▶ _Required action_
Would you please return the line containing "greve [greve (11 éléments)] (1100, 1155)" and all the lines after it through the end of the records below, unchanged and on their own?

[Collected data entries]
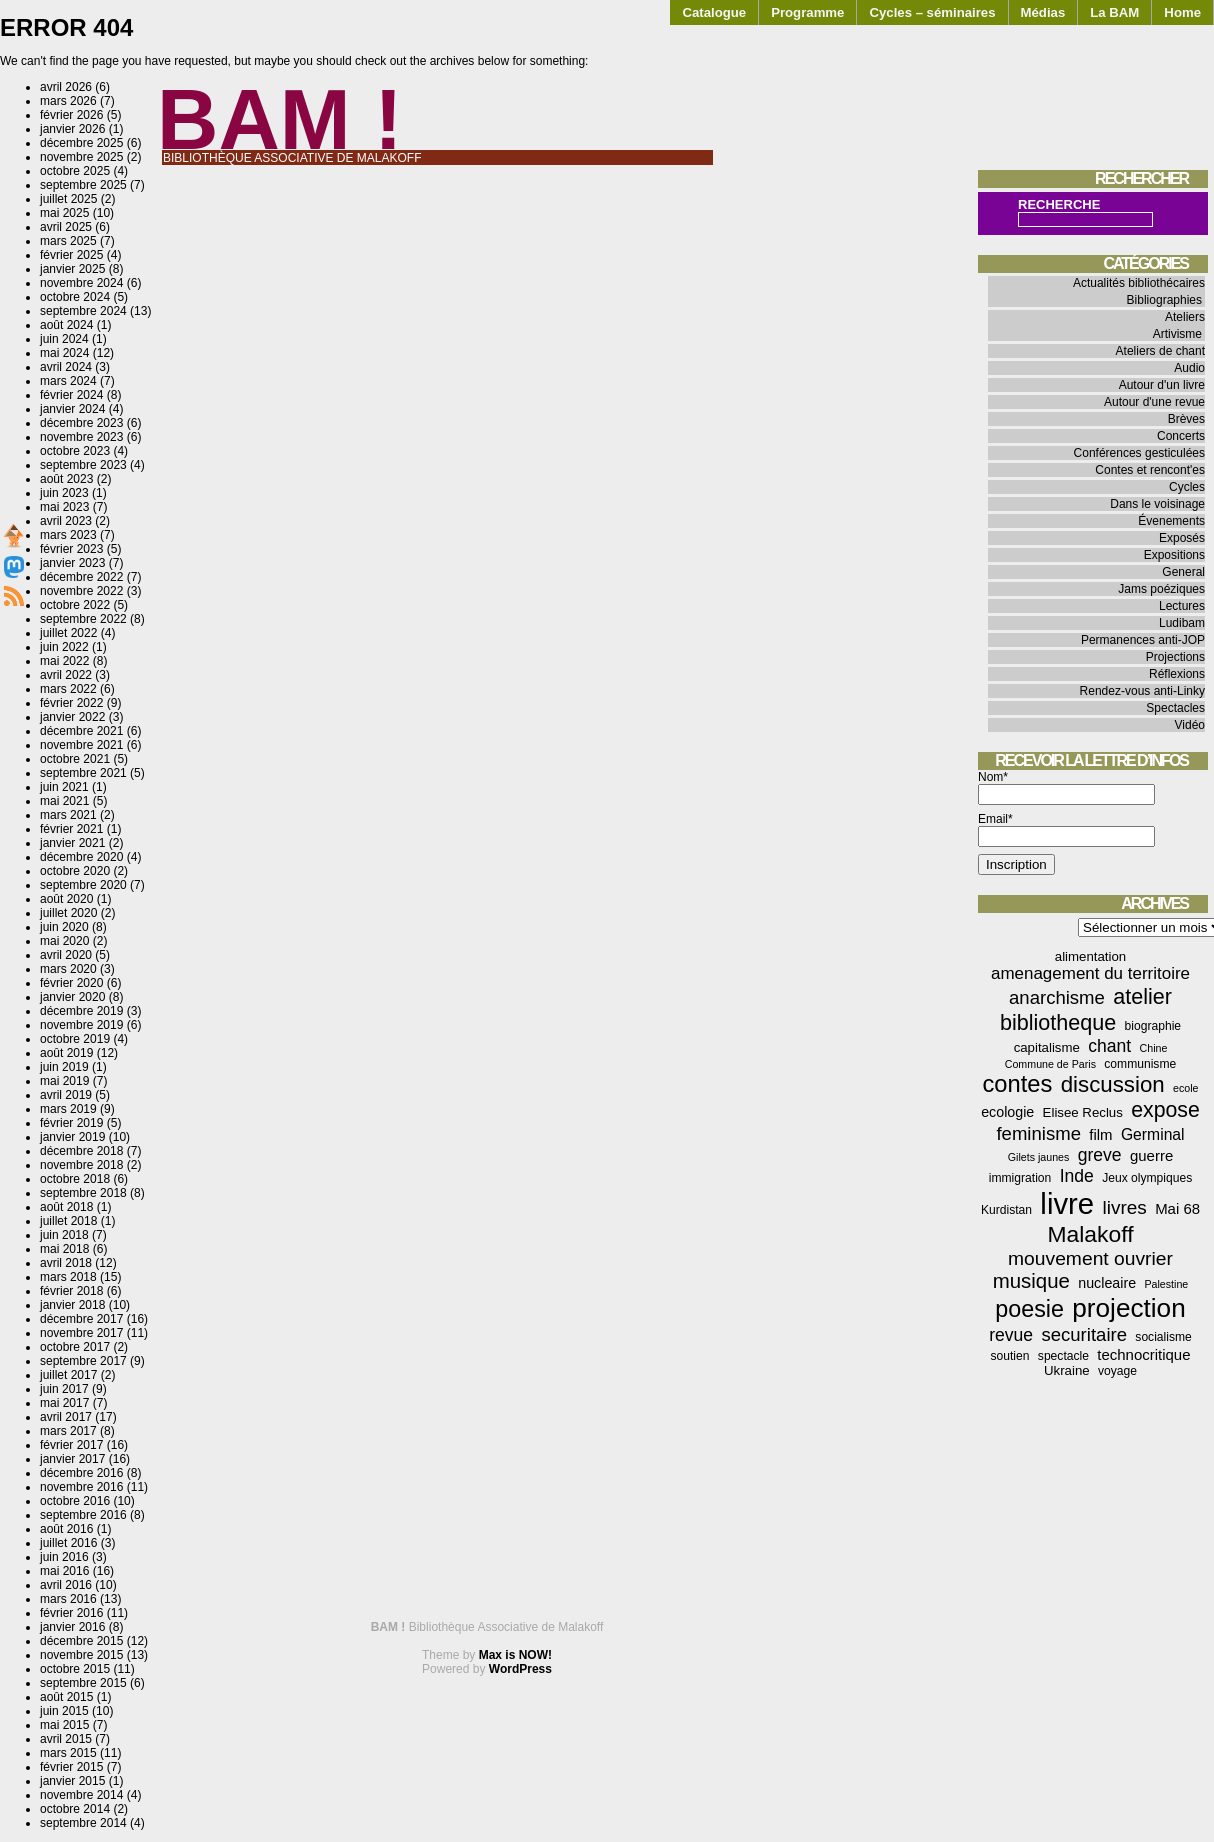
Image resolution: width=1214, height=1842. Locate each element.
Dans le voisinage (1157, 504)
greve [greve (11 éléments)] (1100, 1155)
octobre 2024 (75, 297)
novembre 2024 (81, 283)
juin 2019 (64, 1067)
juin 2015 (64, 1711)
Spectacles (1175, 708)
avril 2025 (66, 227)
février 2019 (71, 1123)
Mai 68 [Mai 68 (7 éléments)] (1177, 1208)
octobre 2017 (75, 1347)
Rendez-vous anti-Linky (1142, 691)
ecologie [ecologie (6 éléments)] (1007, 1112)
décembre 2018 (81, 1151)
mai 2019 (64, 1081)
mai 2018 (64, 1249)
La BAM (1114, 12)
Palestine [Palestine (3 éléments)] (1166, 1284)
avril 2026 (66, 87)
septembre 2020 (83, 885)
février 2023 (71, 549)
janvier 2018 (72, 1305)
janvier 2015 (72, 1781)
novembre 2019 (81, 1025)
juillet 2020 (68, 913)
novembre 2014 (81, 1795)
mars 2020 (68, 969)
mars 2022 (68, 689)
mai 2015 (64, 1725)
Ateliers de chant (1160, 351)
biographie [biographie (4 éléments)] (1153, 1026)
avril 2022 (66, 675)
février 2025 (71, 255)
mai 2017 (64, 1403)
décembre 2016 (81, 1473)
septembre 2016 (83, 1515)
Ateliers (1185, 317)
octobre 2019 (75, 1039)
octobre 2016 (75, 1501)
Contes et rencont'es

▶ _Answer space_
greve [greve (11 éléments)] (1100, 1155)
octobre 2024 (75, 297)
novembre 2024 (81, 283)
juin 2019 (64, 1067)
juin 2015 (64, 1711)
Spectacles (1175, 708)
avril 2025 (66, 227)
février 2019 (71, 1123)
Mai 68 [Mai 68 (7 éléments)] (1177, 1208)
octobre 2017 (75, 1347)
Rendez-vous anti-Linky (1142, 691)
ecologie [ecologie (6 éléments)] (1007, 1112)
décembre 2018 (81, 1151)
mai 2019 (64, 1081)
mai 2018 (64, 1249)
La BAM (1114, 12)
Palestine [Palestine (3 éléments)] (1166, 1284)
avril 2026 (66, 87)
septembre 2020 (83, 885)
février 2023 (71, 549)
janvier 2018 (72, 1305)
janvier 2015 (72, 1781)
novembre 2019 (81, 1025)
juillet 2020 (68, 913)
novembre 2014 (81, 1795)
mars 2020 (68, 969)
mars 2022 (68, 689)
mai 2015 (64, 1725)
Ateliers de chant (1160, 351)
biographie [biographie (4 éléments)] (1153, 1026)
avril 2022 (66, 675)
février 2025 (71, 255)
mai 2017 (64, 1403)
décembre 2016 (81, 1473)
septembre 2016 (83, 1515)
Ateliers (1185, 317)
octobre 2019 (75, 1039)
octobre 2016 (75, 1501)
Contes et rencont'es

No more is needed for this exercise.